His father’s evidence is similar; and in Mr Conrad’s expressive phrase “legally, spiritually, actually he
viewed Jamaica as his place, his home, his spot“.
The totality of the evidence satisfies me that probably by August, 1958, and certainly by the time of his
last arrival in May or June, 1959, Jamaica had
become Errol’s home and that he was domiciled there. His Jamaican domicile thereupon ousted his
domicile of origin. His work might continue to take him
to many parts of the world for long periods; but Jamaica had become his centre of gravity. What at first,
while he was still domiciled in California, may
merely have been an investment, a dearly loved holiday resort and possibly a place of future retirement
had in addition, when he had abandoned his
Californian domicile, become his permanent home. Indeed, it would have been strange if, loving the
place as he did, Errol had not regarded it as his home
when he had no other, and was making and putting into effect such expensive plans for erecting a house
there to his exact specification. Why should he shrink
from treating as his present home a place which he loved and which had long been his holiday resort and
perhaps the home to which he would in time retire?

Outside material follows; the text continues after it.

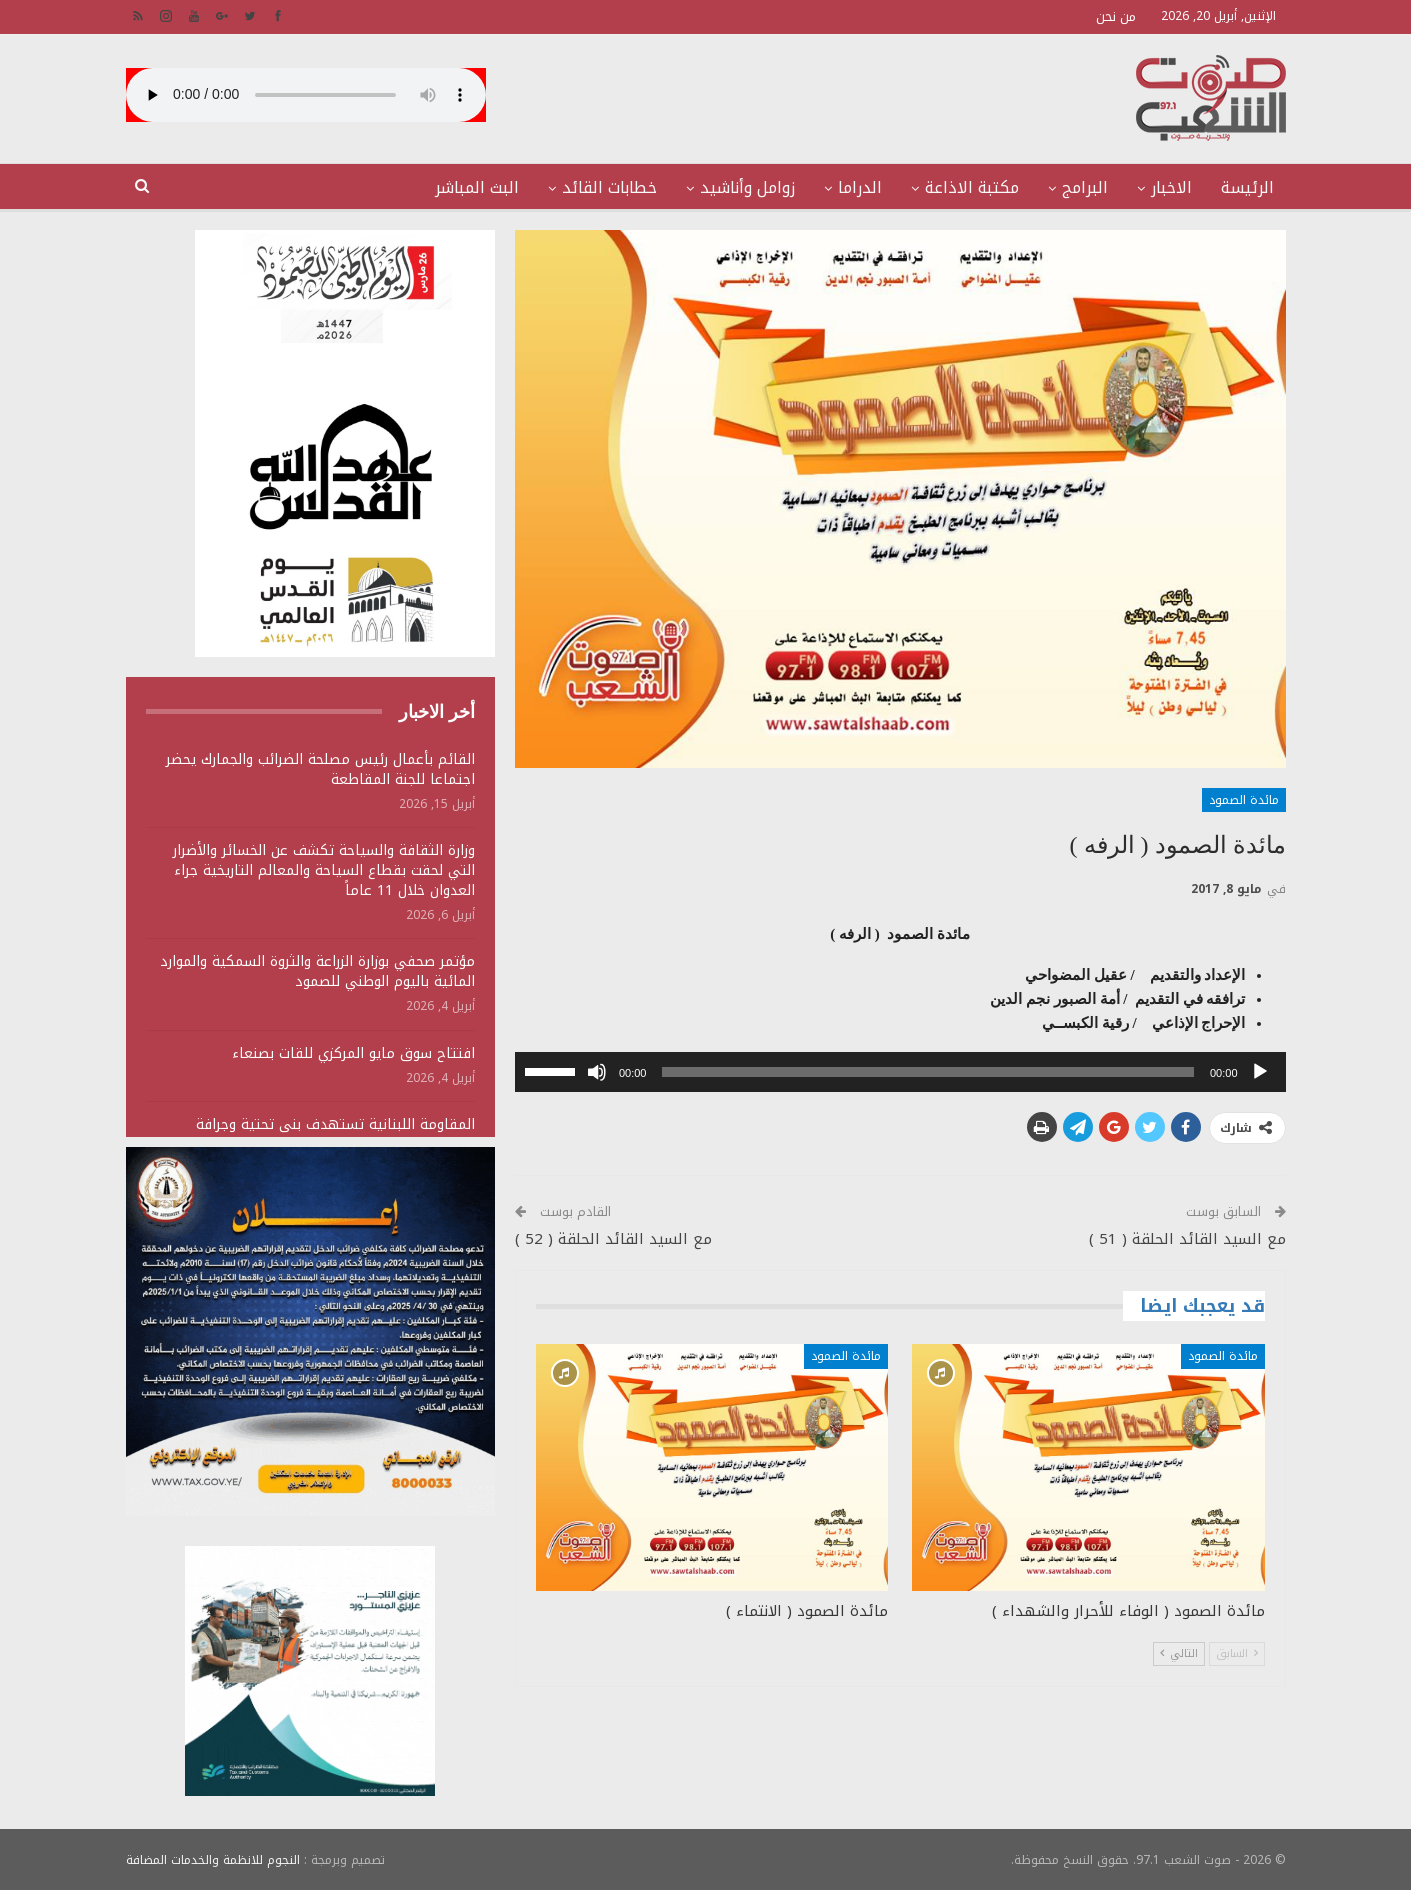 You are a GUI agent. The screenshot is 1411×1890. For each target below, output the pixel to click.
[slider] (928, 1072)
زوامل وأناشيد (747, 187)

His professional engagements might be relied upon to keep him in the United States for sufficient
periods 61 to satisfy the authorities in regard to his
nationality and his passport; and in Jamaica he could have all this, and haven too. During his absences he
may well have intended to let his new house to
visitors as the third defendant says. That, however, is in no way inconsistent with its being his home, but
might well be an economic recognition of the life he
was leading and the state of his finances.
Accordingly I answer the inquiry by saying that at the time of his death Errol was domiciled in Jamaica.
Solicitors: Clifford-Turner & Co (for the plaintiff); Harbottle & Lewis (for the third defendant) D988C01:.